TASK REQUIREMENTS ▸
Within these entries, which lines include the string "Android"? Copy each one.
+++ EXTRACTED MATERIAL +++
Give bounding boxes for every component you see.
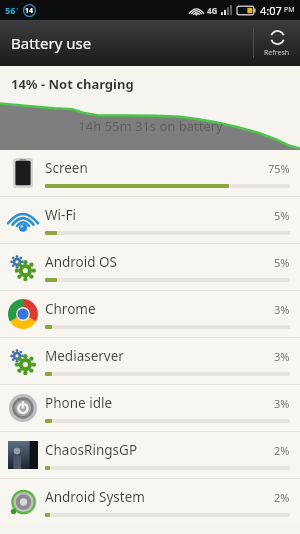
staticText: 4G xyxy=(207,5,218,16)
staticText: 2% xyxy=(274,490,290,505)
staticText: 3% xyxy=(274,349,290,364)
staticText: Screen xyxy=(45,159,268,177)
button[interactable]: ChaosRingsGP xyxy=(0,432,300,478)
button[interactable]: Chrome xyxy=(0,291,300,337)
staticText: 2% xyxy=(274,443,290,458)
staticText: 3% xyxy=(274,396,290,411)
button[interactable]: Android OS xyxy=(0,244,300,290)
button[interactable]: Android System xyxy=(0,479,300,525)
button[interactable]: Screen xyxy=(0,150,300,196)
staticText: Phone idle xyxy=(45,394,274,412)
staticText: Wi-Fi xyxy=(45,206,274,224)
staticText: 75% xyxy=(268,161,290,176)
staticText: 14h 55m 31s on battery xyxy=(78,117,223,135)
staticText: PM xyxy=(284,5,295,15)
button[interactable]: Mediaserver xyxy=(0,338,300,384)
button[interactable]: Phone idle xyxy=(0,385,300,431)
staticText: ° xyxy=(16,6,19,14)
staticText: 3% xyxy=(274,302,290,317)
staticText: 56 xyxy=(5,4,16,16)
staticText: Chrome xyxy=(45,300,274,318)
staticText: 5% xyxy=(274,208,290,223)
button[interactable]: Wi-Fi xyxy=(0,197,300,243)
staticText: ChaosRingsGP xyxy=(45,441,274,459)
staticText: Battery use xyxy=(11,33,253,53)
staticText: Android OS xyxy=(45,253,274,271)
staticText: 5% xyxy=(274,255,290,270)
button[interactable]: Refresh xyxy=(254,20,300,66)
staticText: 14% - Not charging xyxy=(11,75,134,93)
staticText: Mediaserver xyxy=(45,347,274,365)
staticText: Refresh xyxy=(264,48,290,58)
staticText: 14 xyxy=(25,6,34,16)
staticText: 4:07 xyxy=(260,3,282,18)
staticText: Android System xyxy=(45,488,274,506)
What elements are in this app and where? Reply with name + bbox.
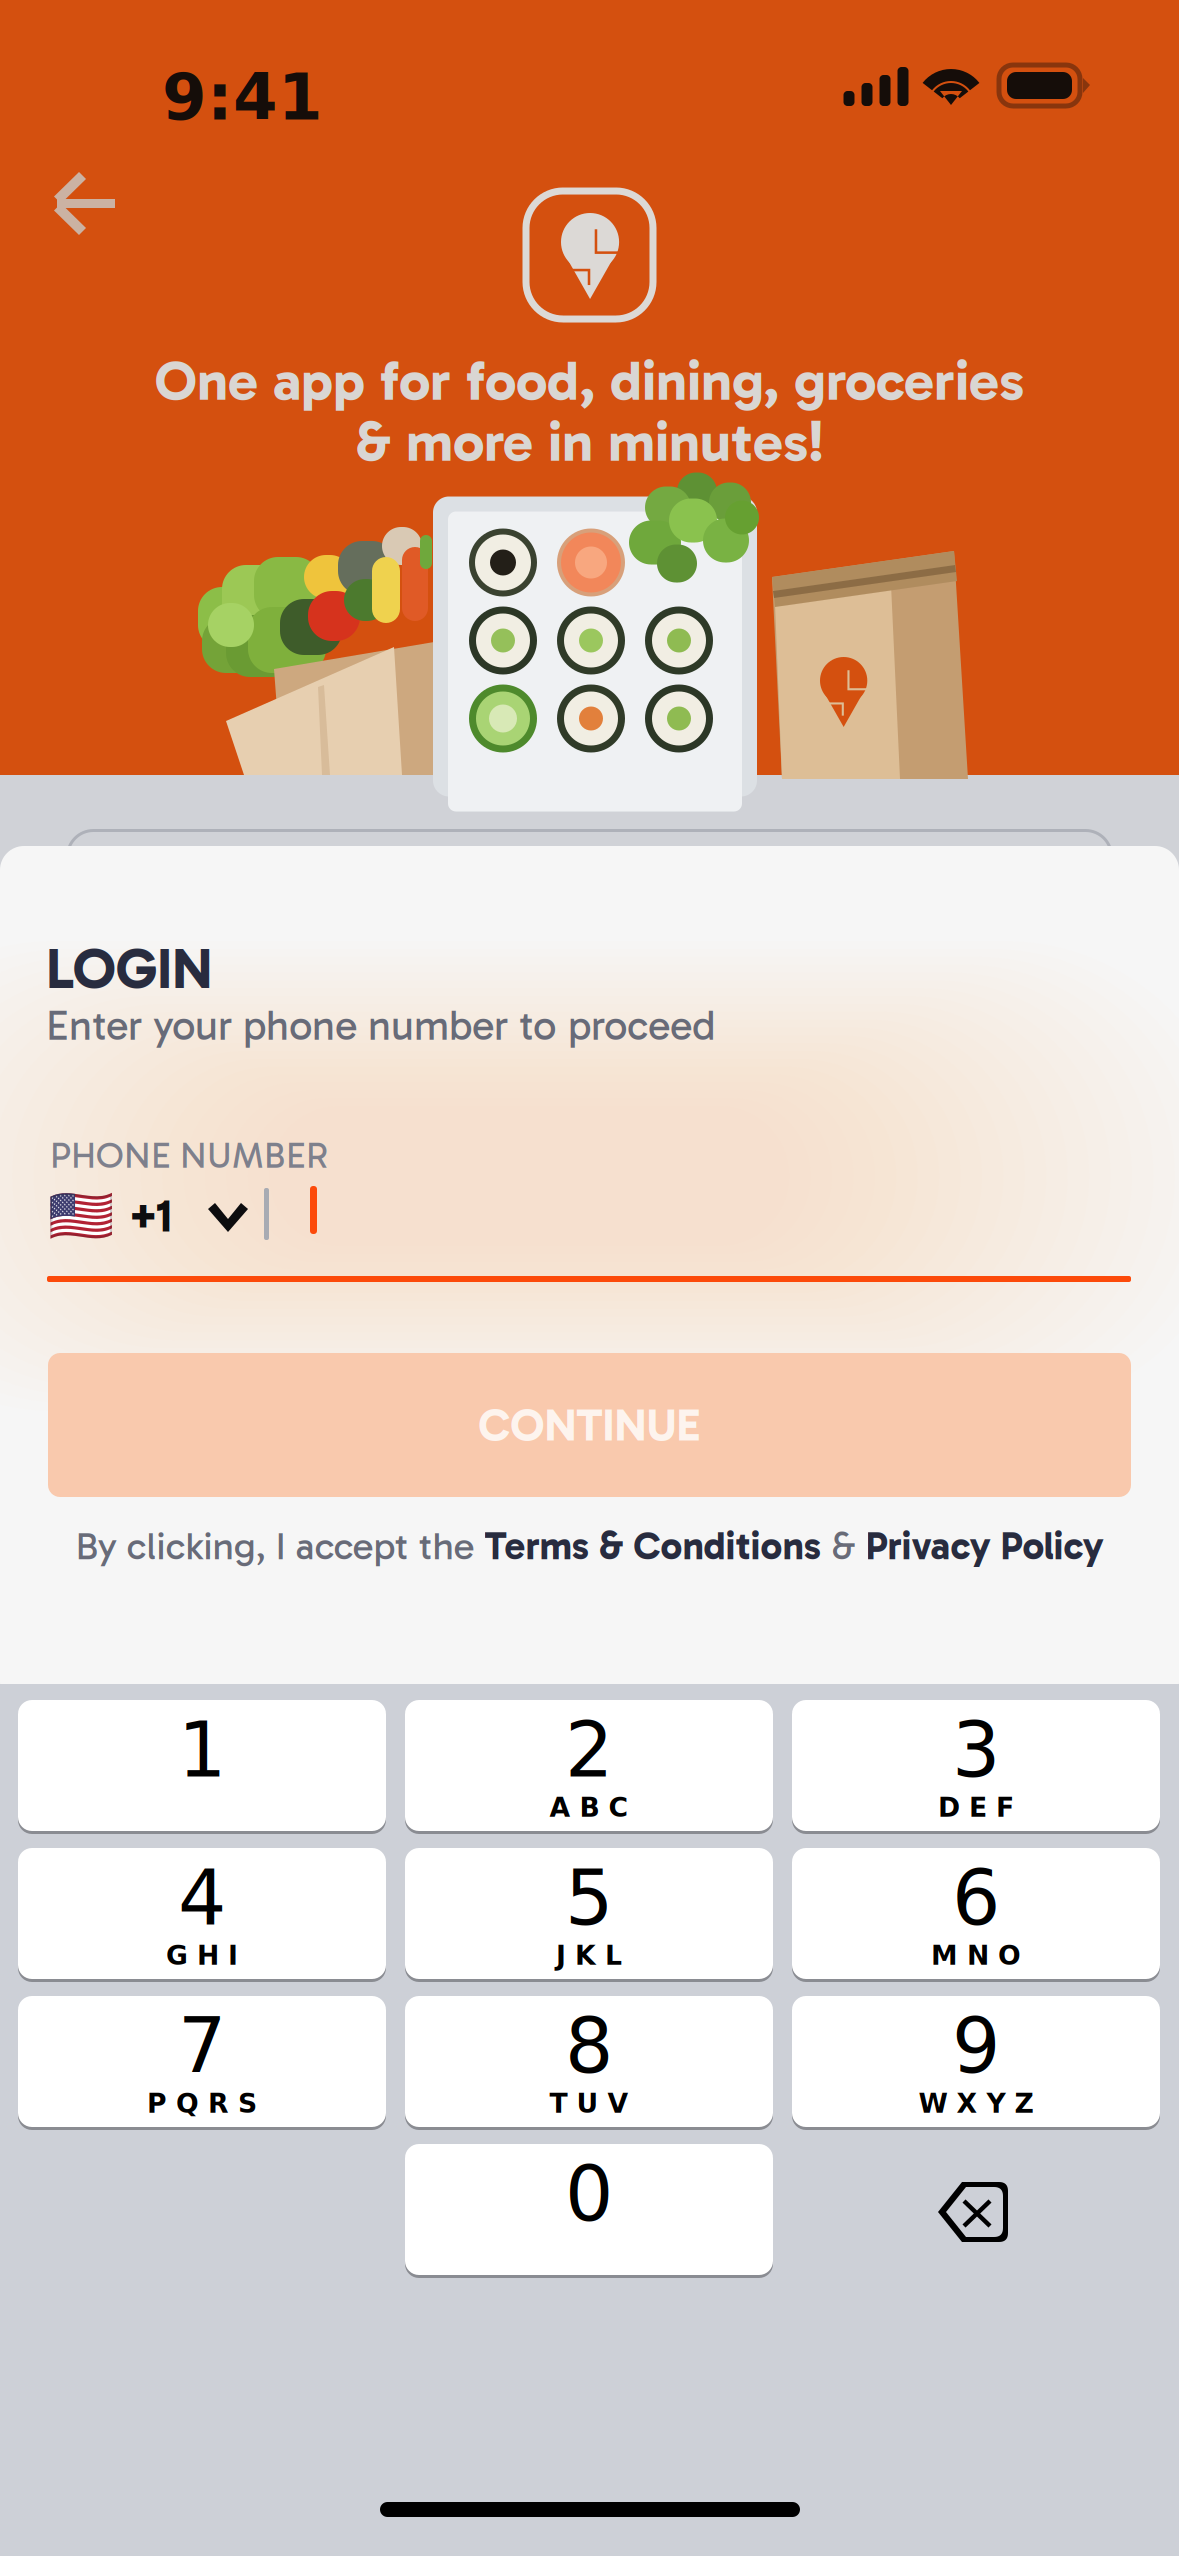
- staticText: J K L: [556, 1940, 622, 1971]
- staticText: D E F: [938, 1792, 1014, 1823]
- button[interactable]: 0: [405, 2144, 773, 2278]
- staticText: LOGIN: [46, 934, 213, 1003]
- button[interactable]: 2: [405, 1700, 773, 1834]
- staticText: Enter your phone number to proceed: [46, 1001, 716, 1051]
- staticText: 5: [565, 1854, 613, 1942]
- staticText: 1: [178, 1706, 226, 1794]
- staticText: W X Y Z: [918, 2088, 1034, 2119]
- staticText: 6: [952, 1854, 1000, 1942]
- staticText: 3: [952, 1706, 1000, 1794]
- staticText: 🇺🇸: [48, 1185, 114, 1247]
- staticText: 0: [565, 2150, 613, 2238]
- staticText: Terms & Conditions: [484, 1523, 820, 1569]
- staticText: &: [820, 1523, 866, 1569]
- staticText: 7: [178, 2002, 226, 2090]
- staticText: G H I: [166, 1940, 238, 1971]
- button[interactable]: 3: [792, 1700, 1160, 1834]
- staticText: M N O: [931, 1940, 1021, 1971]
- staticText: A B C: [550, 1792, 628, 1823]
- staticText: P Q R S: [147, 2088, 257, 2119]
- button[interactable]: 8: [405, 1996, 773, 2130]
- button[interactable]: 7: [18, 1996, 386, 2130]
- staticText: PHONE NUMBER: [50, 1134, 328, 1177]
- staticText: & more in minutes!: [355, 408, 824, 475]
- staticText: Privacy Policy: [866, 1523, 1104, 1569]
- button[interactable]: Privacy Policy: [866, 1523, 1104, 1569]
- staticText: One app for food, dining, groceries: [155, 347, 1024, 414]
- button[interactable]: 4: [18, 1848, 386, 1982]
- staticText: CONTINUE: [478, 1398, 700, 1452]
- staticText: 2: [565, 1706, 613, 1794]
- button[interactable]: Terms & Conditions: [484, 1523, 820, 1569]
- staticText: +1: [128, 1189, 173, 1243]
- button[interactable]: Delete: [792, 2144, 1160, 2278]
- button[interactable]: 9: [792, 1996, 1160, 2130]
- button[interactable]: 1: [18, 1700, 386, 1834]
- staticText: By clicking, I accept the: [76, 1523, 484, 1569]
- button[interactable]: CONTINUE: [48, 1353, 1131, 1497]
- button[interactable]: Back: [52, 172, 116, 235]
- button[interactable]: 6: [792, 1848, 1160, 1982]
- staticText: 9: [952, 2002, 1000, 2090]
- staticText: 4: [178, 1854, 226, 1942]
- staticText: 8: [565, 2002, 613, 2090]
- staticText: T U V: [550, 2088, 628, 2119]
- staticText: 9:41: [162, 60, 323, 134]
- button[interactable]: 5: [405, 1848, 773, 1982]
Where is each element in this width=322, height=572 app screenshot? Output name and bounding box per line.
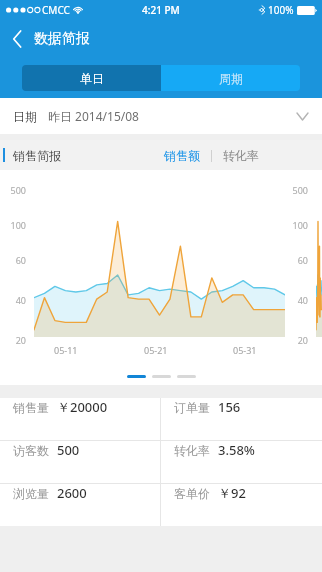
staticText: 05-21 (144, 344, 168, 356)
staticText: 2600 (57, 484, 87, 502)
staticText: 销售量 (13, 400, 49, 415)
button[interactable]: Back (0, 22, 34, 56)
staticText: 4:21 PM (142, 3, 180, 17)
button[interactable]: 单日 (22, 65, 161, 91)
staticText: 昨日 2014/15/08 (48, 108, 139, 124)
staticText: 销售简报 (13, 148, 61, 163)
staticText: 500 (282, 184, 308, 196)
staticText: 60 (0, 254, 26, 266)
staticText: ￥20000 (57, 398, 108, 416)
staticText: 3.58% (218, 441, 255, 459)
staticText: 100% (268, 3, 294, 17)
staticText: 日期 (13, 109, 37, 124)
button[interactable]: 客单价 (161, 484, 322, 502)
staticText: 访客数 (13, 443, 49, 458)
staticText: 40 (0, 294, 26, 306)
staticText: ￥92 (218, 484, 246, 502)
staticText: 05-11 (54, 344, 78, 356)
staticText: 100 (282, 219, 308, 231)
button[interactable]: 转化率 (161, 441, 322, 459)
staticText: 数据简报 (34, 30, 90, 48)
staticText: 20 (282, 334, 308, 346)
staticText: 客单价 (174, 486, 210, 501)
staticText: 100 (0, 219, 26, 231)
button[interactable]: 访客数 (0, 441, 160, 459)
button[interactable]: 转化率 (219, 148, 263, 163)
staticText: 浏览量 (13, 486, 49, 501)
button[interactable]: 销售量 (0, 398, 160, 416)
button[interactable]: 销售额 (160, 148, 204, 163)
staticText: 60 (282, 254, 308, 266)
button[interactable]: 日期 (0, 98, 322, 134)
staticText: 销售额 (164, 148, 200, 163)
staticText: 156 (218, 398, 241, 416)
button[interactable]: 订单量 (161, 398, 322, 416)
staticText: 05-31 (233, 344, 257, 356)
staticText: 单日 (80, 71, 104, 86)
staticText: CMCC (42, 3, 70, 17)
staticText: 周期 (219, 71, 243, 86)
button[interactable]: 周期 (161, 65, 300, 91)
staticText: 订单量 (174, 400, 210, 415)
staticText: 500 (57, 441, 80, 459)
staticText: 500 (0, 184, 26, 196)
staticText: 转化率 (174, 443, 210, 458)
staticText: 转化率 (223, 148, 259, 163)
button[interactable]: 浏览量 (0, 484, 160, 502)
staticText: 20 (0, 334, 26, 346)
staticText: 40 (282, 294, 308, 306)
+++
ANSWER BELOW ▸
button[interactable]: Android OS xyxy=(0,244,300,290)
button[interactable]: Android System xyxy=(0,479,300,525)
staticText: Android OS xyxy=(45,253,274,271)
staticText: Android System xyxy=(45,488,274,506)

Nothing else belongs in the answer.